Moreover, embodiments may be implemented in any computer architectures known to those of skill in the art. For instance, FIG. 16 is a simplified block diagram of a computer-based system 1000 that may be used to determine grasps, i.e., position and orientation of an end effector of a digital human model for grasping an object, according to any variety of the embodiments of the present invention described herein. The system 1600 comprises a bus 1603. The bus 1603 serves as an interconnect between the various components of the system 1600. Connected to the bus 1603 is an input/output device interface 1606 for connecting various input and output devices such as a keyboard, mouse, display, speakers, etc. to the system 1600. A central processing unit (CPU) 1602 is connected to the bus 1603 and provides for the execution of computer instructions. Memory 1605 provides volatile storage for data used for carrying out computer instructions. In particular, memory 1605 and storage 1604 hold computer instructions and data (databases, tables, etc.) for carrying out the methods described herein, e.g., 100, 550, 660, 1330 of FIGS. 1, 5, 6, and 13 , respectively. Storage 1604 provides non-volatile storage for software instructions, such as an operating system (not shown). The system 1600 also comprises a network interface 1601 for connecting to any variety of networks known in the art, including wide area networks (WANs) and local area networks (LANs).
It should be understood that the example embodiments described herein may be implemented in many different ways. In some instances, the various methods and machines described herein may each be implemented by a physical, virtual, or hybrid general purpose computer, such as the computer system 1600, or a computer network environment such as the computer environment 1710, described herein below in relation to FIG. 17 . The computer system 1600 may be transformed into the machines that execute the methods (e.g., 100, 550, 660, and 1330) and techniques described herein, for example, by loading software instructions into either memory 1605 or non-volatile storage 1604 for execution by the CPU 1602. One of ordinary skill in the art should further understand that the system 1600 and its various components may be configured to carry out any embodiments or combination of embodiments of the present invention described herein. Further, the system 1600 may implement the various embodiments described herein utilizing any combination of hardware, software, and firmware modules operatively coupled, internally, or externally, to the system 1600.

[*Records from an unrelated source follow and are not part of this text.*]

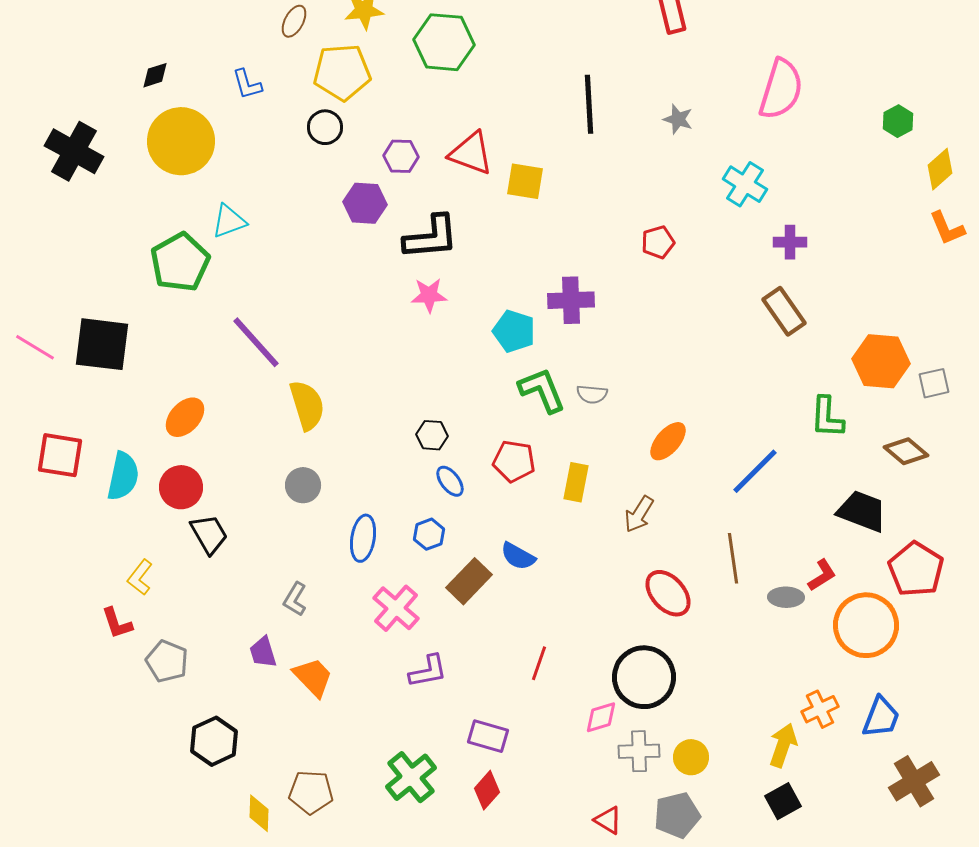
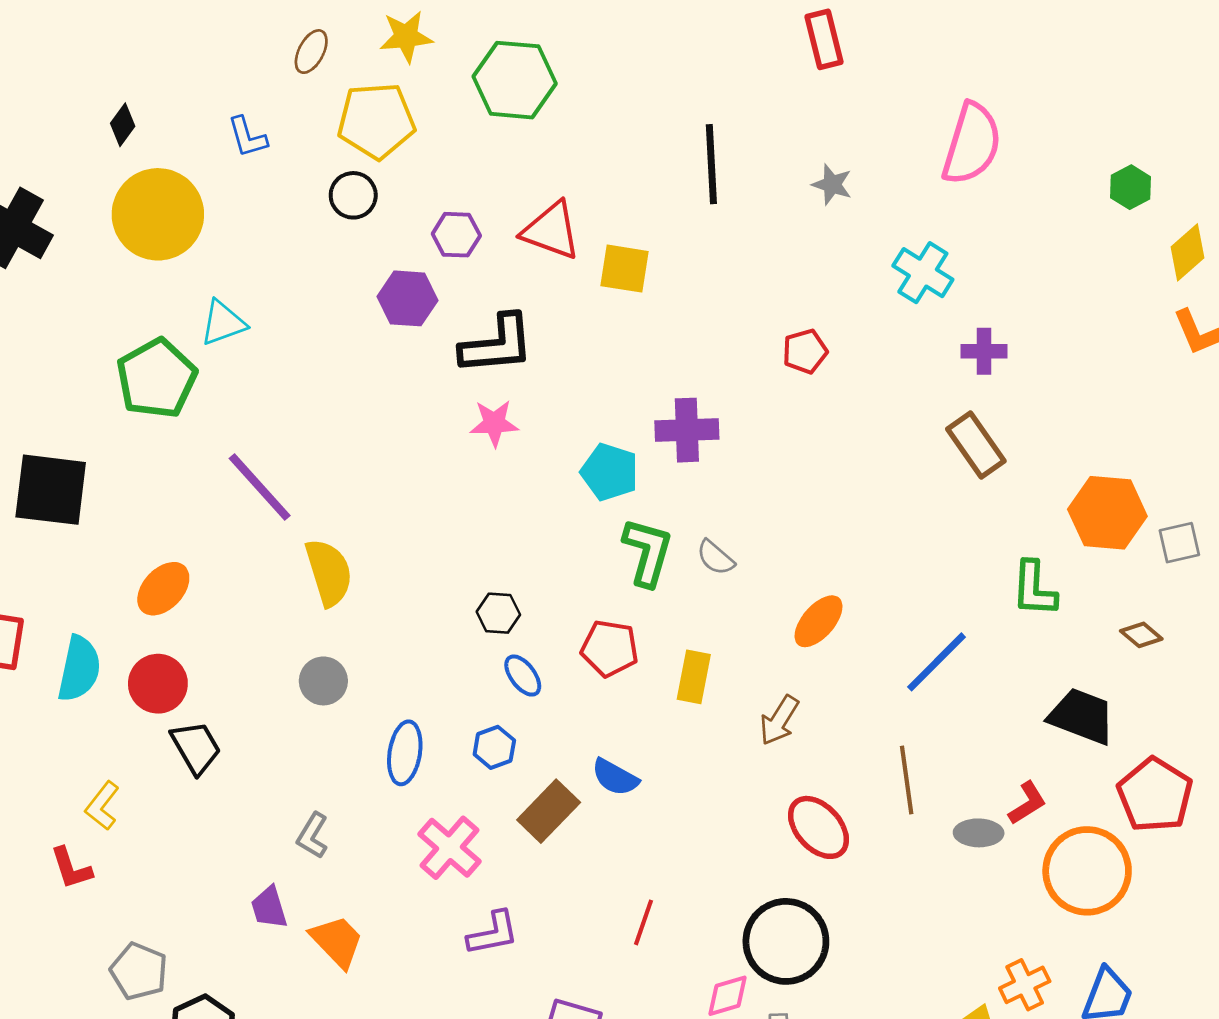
black diamond: (155, 75) -> (123, 125), turned -36
green L-shape: (542, 390) -> (648, 552), turned 38
gray semicircle: (592, 394) -> (715, 558), turned 36
brown diamond: (906, 451) -> (1141, 635), size x0.7
gray pentagon: (167, 661) -> (139, 971), moved

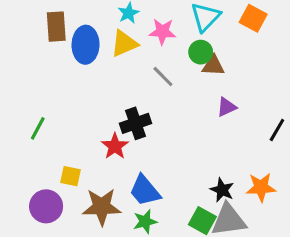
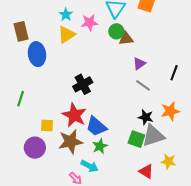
blue ellipse: (86, 45) -> (37, 54), moved
gray line: (163, 76) -> (143, 85), moved
red star: (115, 146) -> (74, 115), moved, size x1.4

FIG. 17 illustrates a computer network environment 1710 in which an embodiment of the present invention may be implemented. In the computer network environment 1710, the server 1711 is linked through the communications network 1712 to the clients 1713 a-n. The environment 1710 may be used to allow the clients 1713 a-n, alone or in combination with the server 1711, to execute any of the embodiments described herein. For non-limiting example, computer network environment 1710 provides cloud computing embodiments, software as a service (SAAS) embodiments, and the like.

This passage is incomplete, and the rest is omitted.